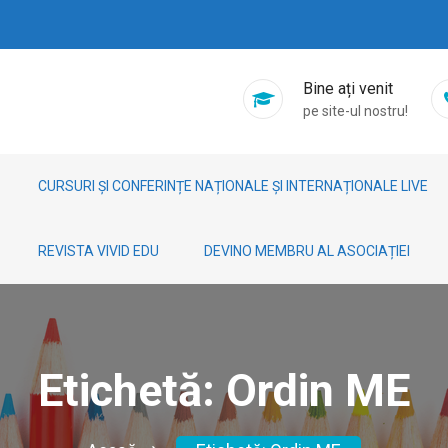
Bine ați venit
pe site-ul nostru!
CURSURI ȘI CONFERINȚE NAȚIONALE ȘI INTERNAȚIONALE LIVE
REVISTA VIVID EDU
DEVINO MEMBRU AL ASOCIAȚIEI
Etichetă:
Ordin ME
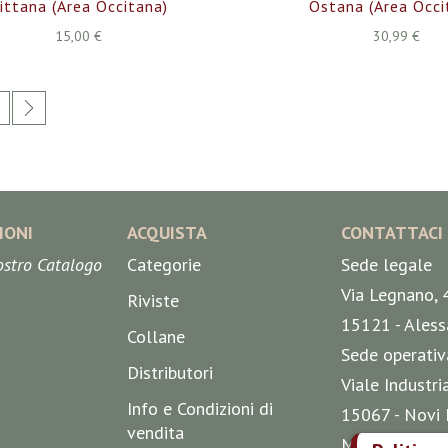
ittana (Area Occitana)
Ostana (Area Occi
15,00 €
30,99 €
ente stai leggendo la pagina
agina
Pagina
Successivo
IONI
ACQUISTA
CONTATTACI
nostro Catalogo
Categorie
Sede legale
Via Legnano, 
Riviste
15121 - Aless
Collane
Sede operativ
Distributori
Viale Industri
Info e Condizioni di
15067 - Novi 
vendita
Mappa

★ ★ ★ ★ ★

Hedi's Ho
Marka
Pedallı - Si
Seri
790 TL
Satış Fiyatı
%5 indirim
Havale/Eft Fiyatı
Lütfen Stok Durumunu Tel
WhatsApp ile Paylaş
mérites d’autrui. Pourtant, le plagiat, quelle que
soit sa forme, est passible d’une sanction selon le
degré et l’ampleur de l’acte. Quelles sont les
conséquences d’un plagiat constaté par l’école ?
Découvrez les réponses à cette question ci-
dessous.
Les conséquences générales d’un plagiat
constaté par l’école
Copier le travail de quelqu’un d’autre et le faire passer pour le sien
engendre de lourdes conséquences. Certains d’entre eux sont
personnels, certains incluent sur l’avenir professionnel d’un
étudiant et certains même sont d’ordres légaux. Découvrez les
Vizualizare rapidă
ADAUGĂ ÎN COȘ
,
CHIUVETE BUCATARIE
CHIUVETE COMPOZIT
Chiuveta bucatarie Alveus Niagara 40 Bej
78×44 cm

★ ★ ★ ★ ★

EXERCISE: Using the listing above, copy exactly the line that contains "Les conséquences générales d’un plagiat", the line that contains "personnels, certains incluent", and each line that falls between them.

YOUR SOLUTION:
Les conséquences générales d’un plagiat
constaté par l’école
Copier le travail de quelqu’un d’autre et le faire passer pour le sien
engendre de lourdes conséquences. Certains d’entre eux sont
personnels, certains incluent sur l’avenir professionnel d’un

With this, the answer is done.